Regular readers of my personal blog know that I am not a fan of firearms as a self-defense solution. While there are clearly cases in which firearms have produced good self-defense outcomes, on balance I think that they cause more problems (and cost more lives) than they save.

I know that there are plenty of folks out there who, for dogmatic reasons, will disagree with me. Some of them, if they were to read the preceding paragraph, would decide on the basis of those two sentences alone that I am not only wrong, but a communist/atheist/socialist/libtard out to take all guns away from everyone so that Obama can destroy America and rule over the new fascist dystopia he so desperately wants. Needless to say, I do not write for these people.

For those of you who might be interested in understanding why I regard guns as dangerous and destabilizing, I offer the following.

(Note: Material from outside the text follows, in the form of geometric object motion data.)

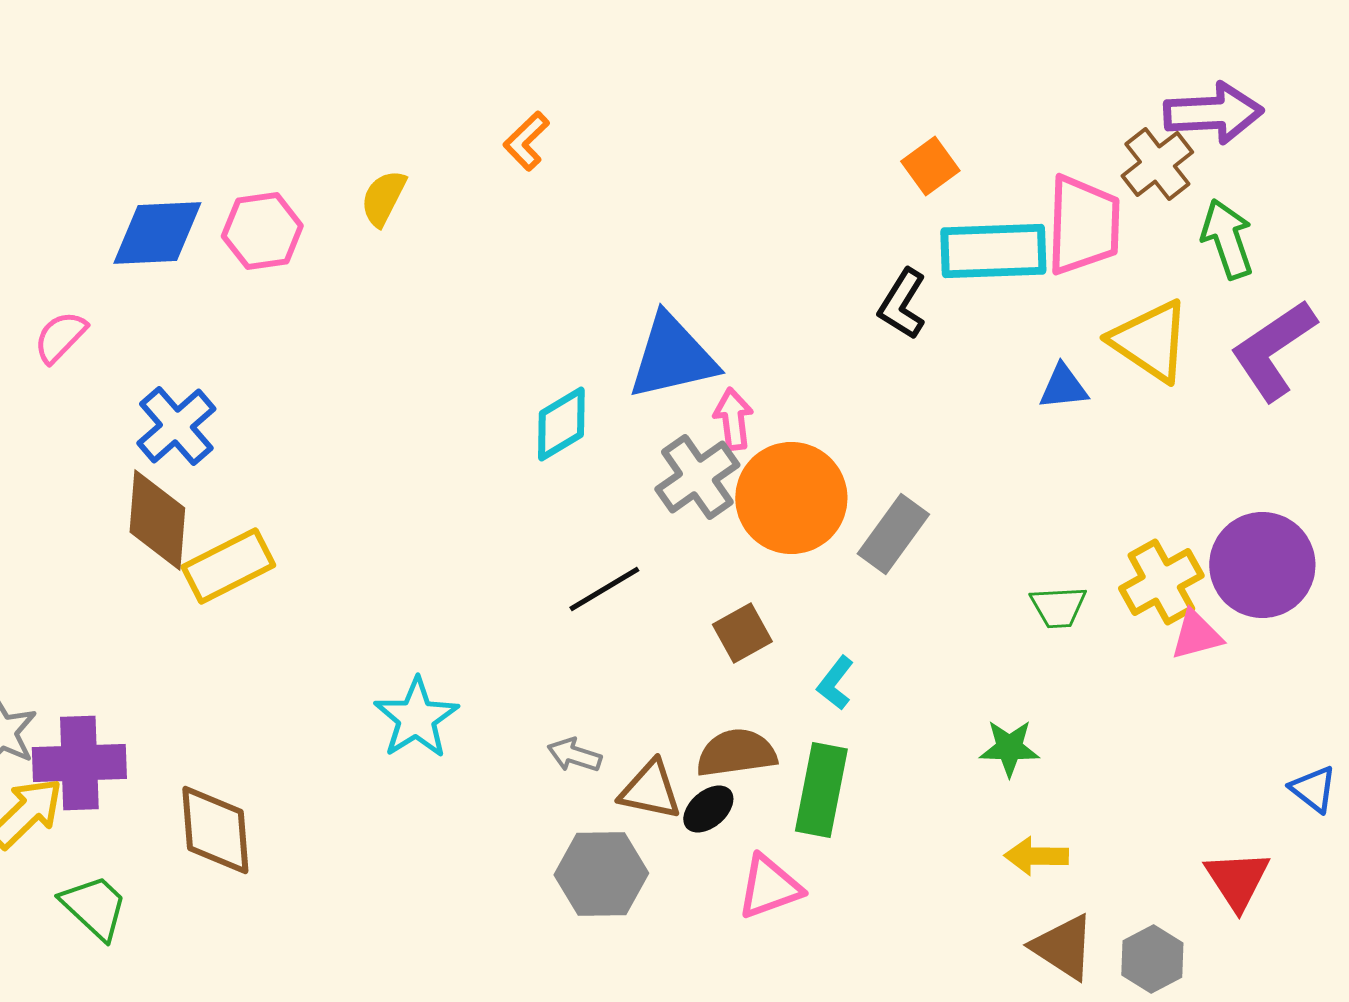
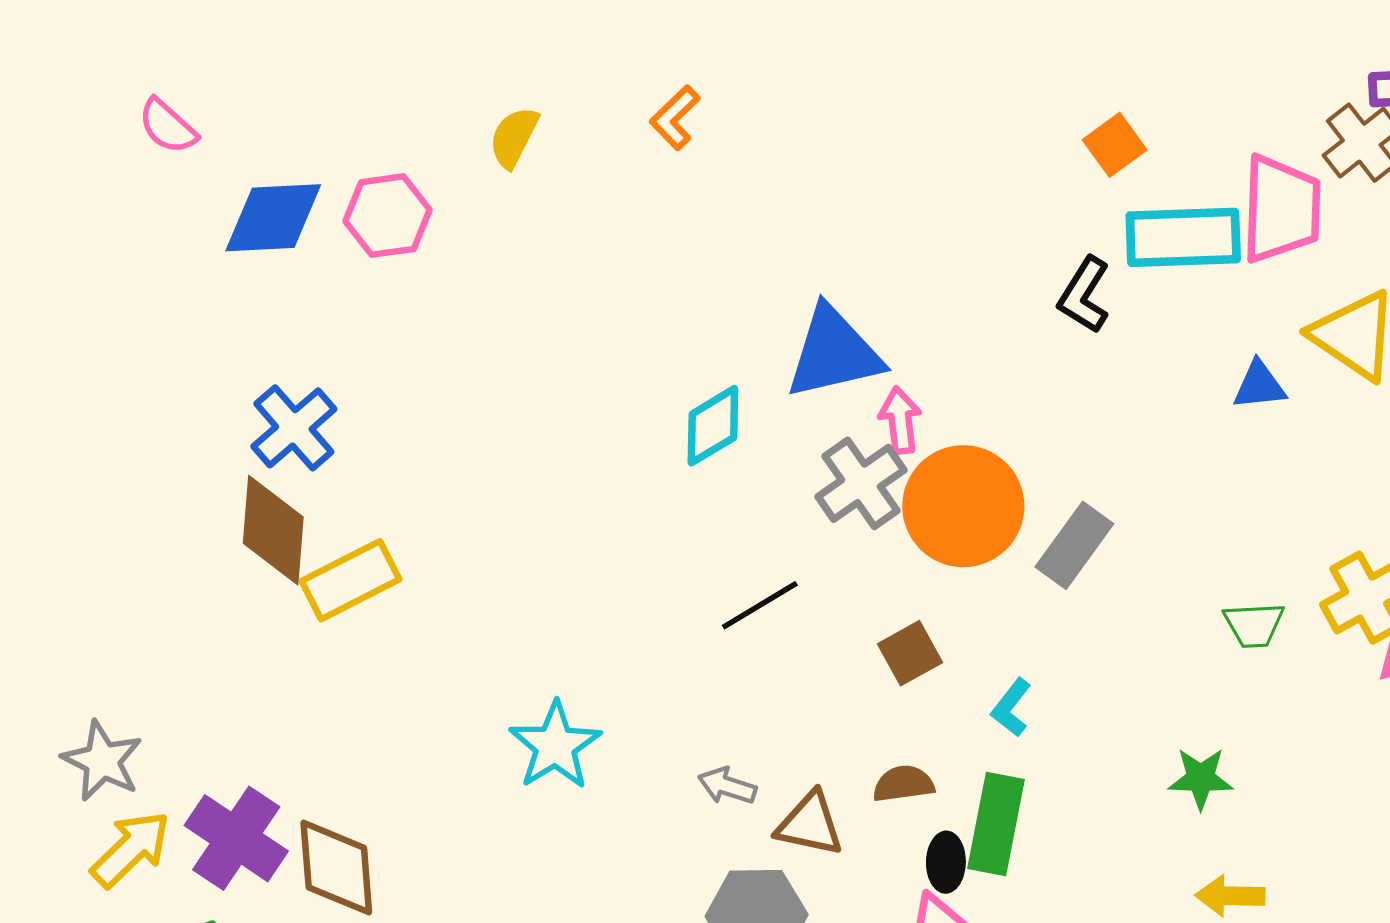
yellow semicircle: (383, 198) -> (514, 137), moved
pink semicircle: (60, 337) -> (168, 126), moved, turned -92
brown semicircle: (736, 753) -> (903, 784), size x0.7
purple cross: (79, 763) -> (236, 838), moved, turned 36
black ellipse: (708, 809) -> (946, 862), moved, turned -48

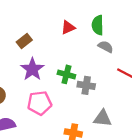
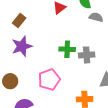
brown rectangle: (24, 41) -> (19, 20), moved
purple star: (32, 69) -> (22, 46), moved, turned 30

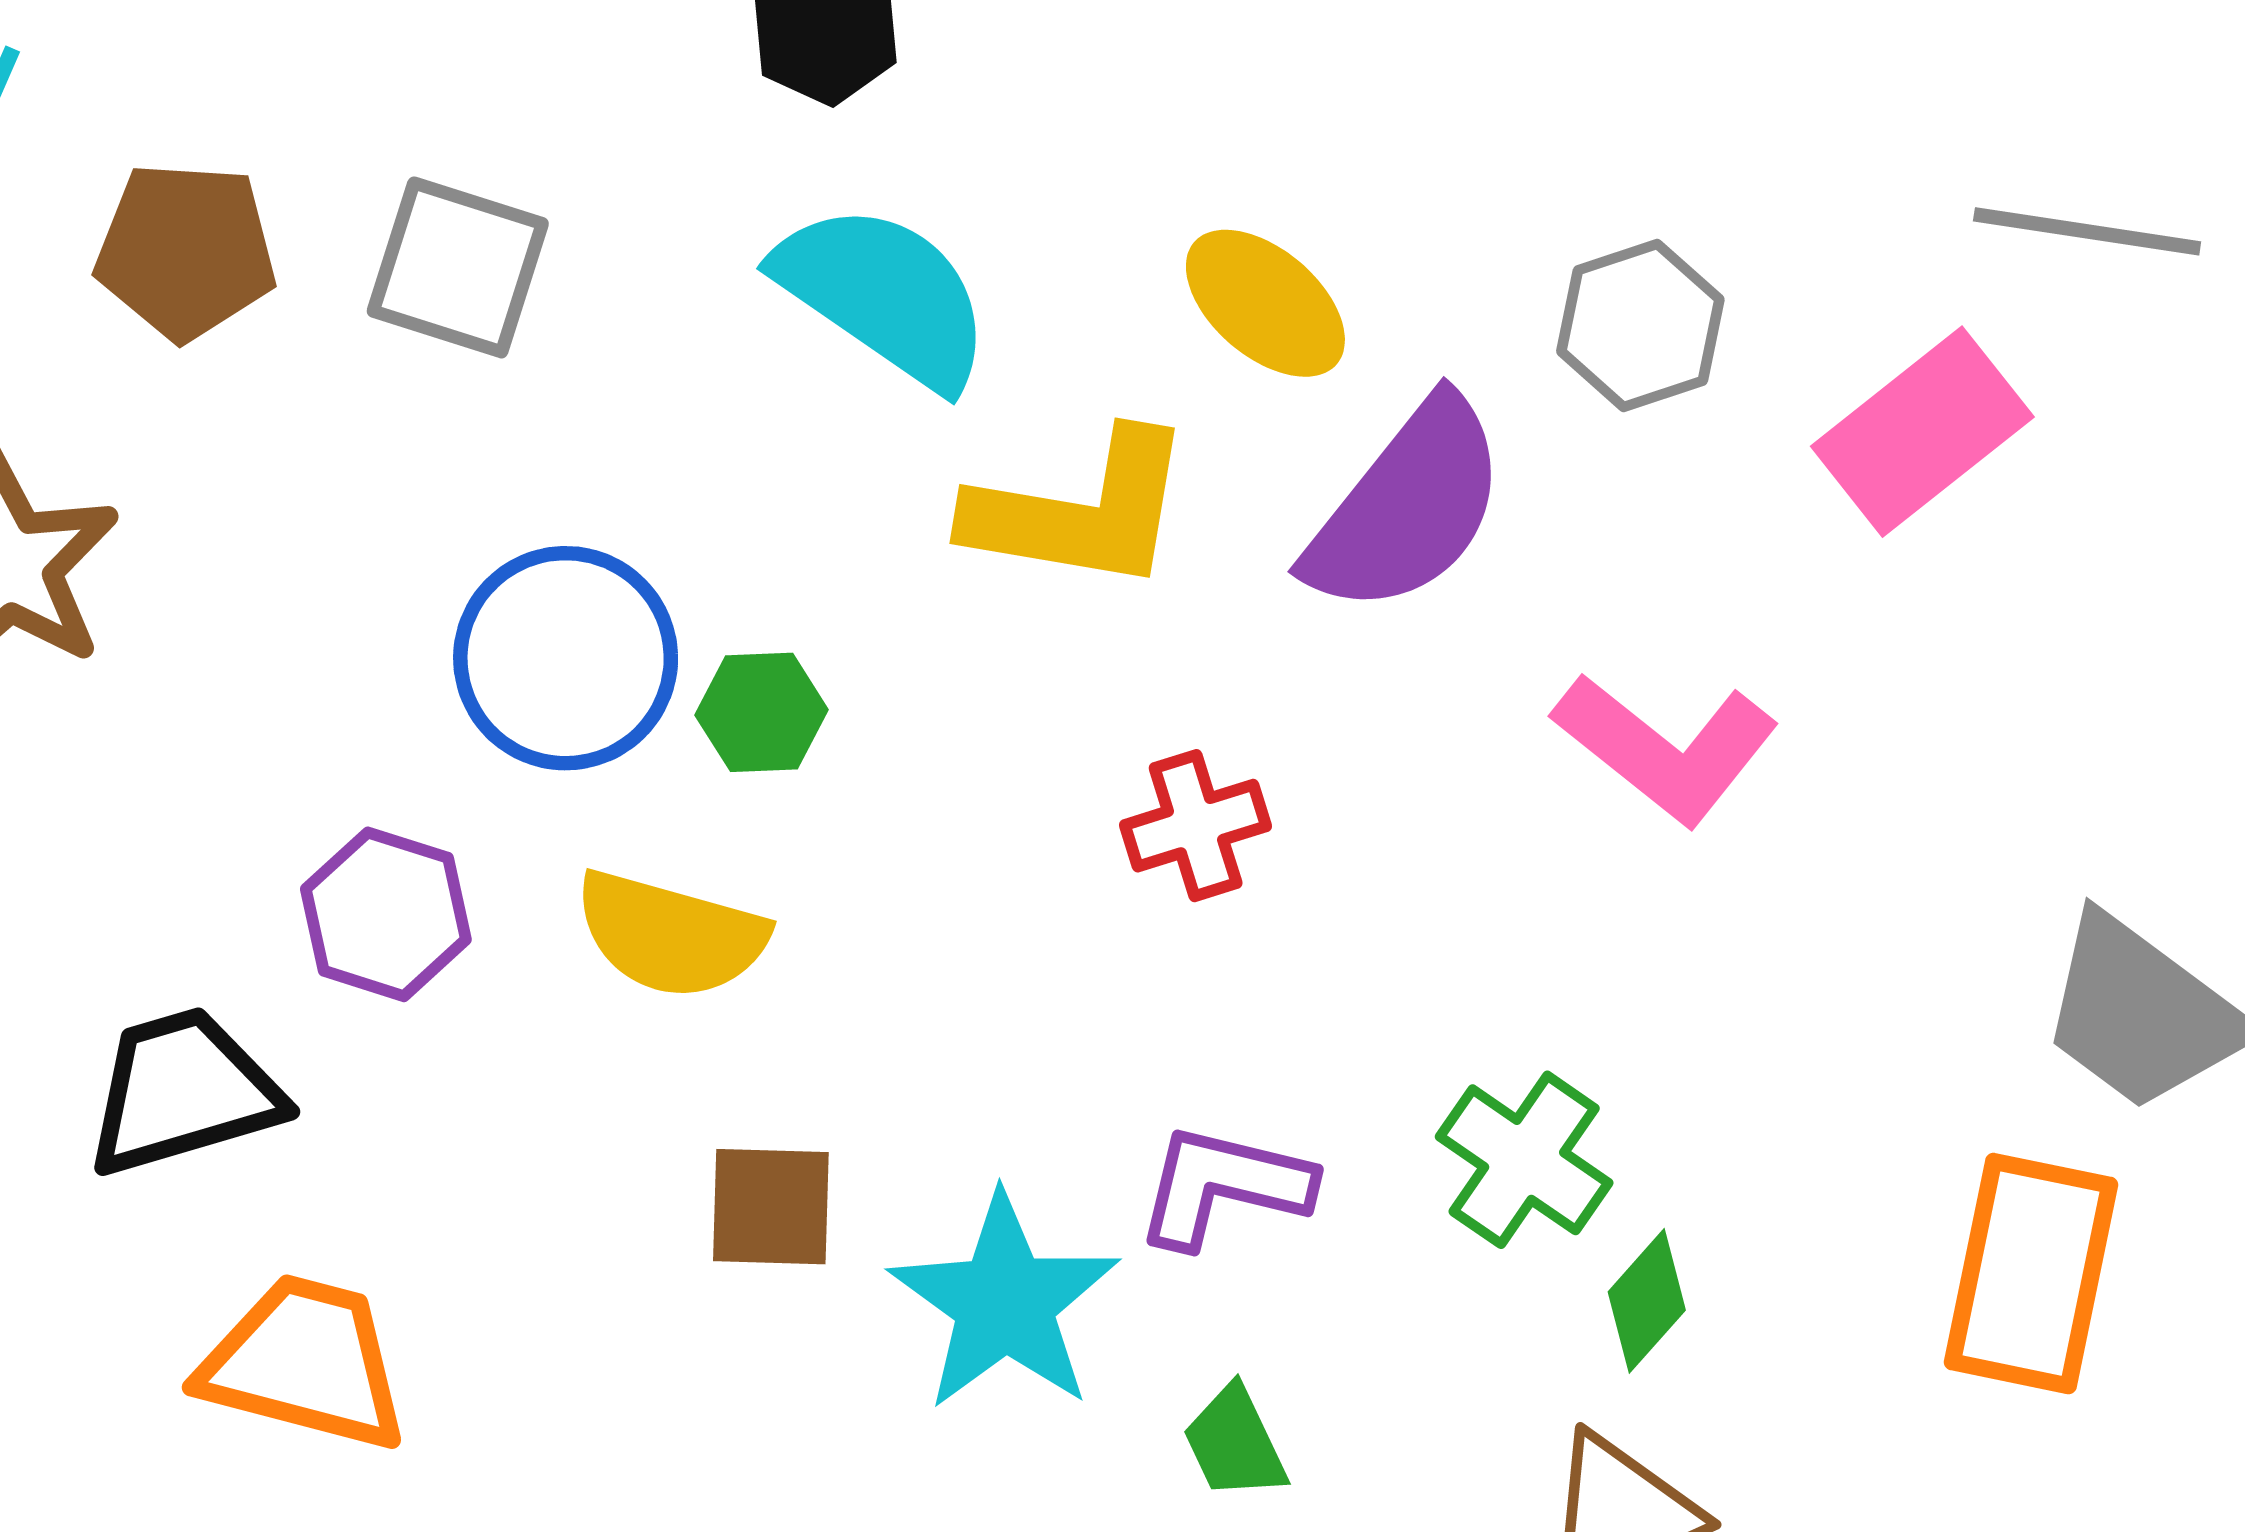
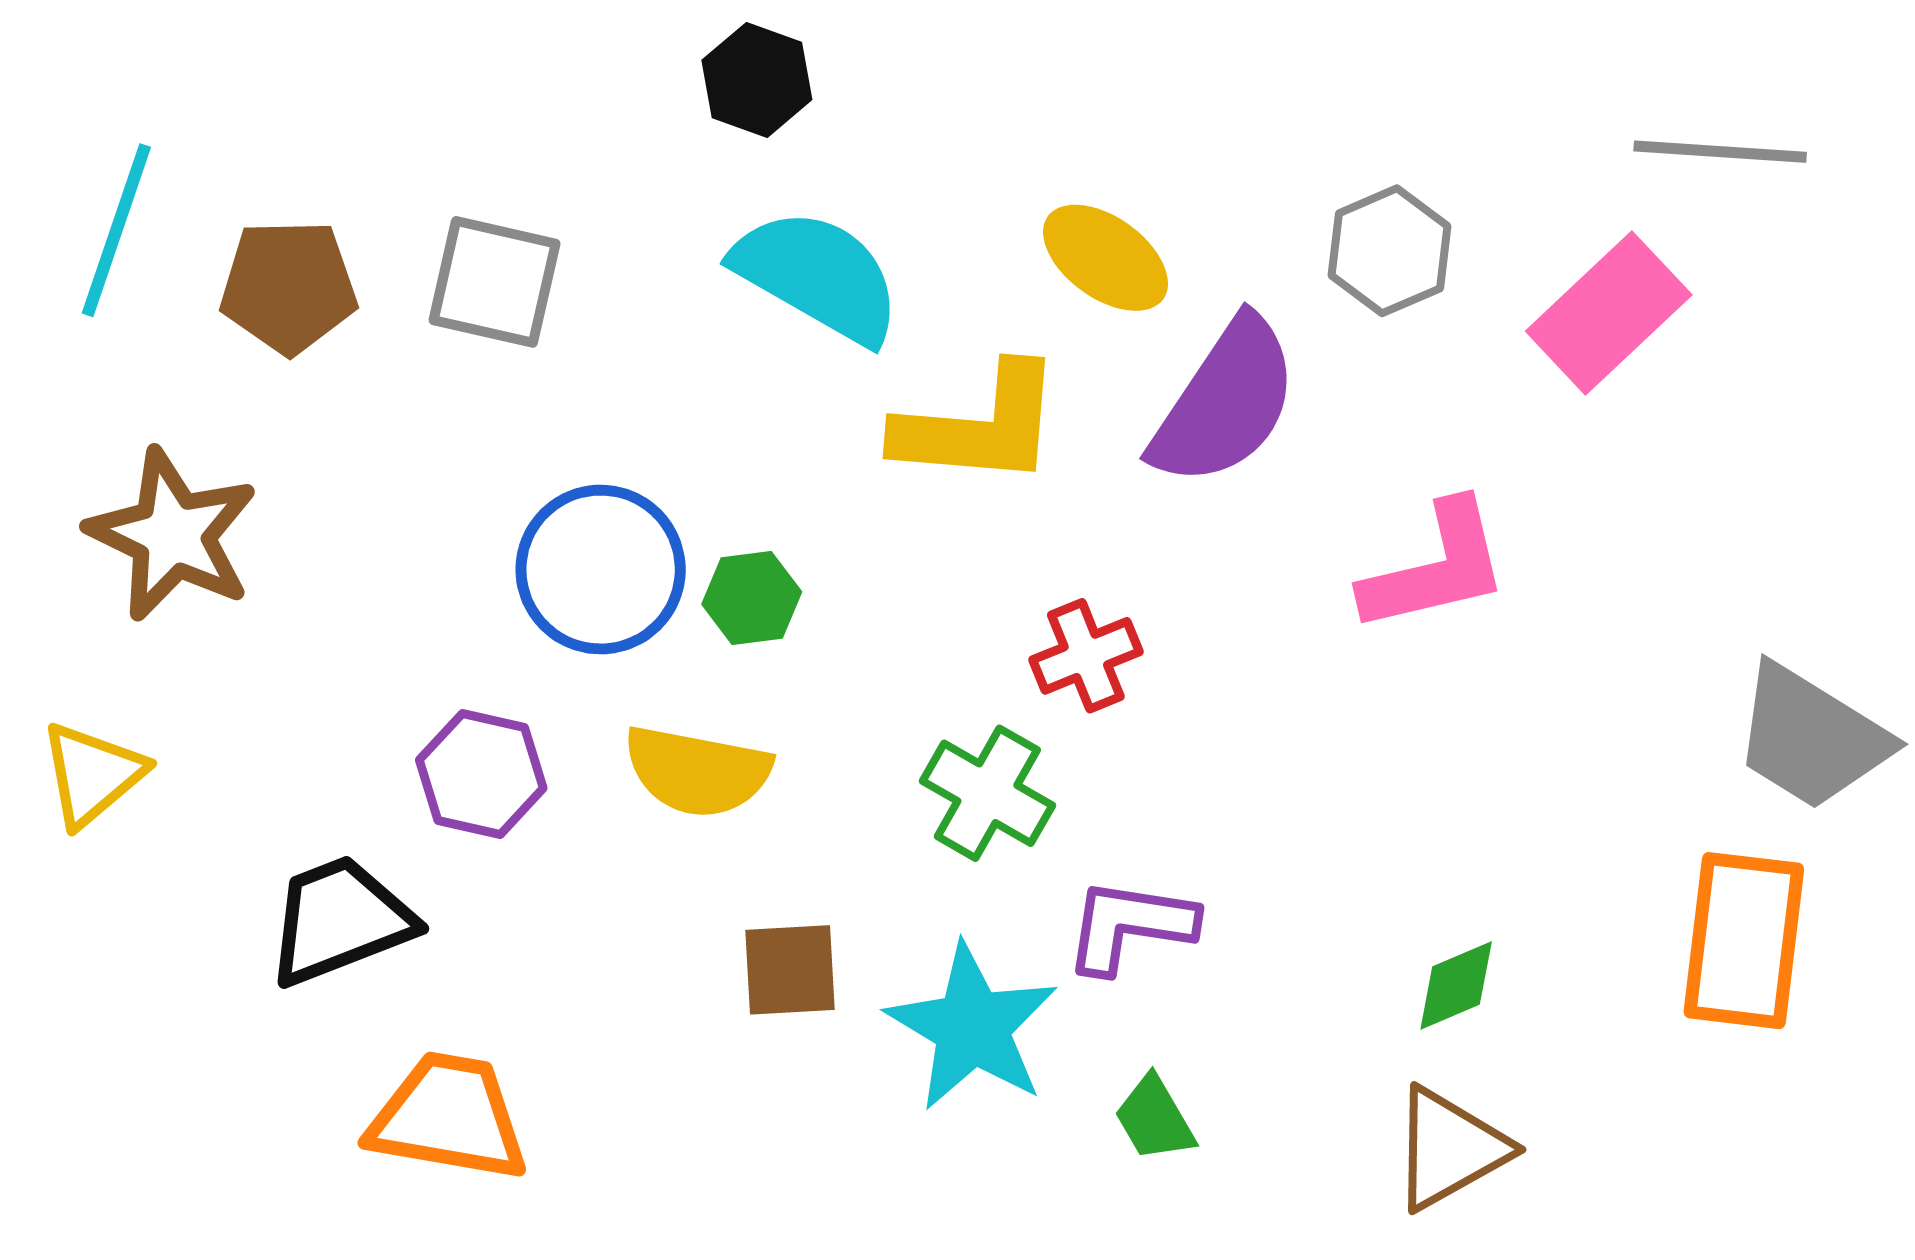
pink L-shape: (1666, 748) -> (1436, 568), turned -47
green cross: (1524, 1160) -> (987, 793), moved
green diamond: (1647, 1301) -> (1456, 986), turned 30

This is not an exercise in “scenario gotcha” – there is always a different hypothetical that begins “What if I’m attacked in this situation…?” There are an infinite number of hypothetical scenarios, and I will freely concede that there is no one answer to all of them. What follows is a discussion for why guns, on balance, are more problematic than helpful.

I have long maintained that the study of interpersonal conflict and the study of international conflict (my primary field of expertise) have a lot in common. What I have been trying to say about the effect of guns on interpersonal violence has been long understood by those who study international conflict.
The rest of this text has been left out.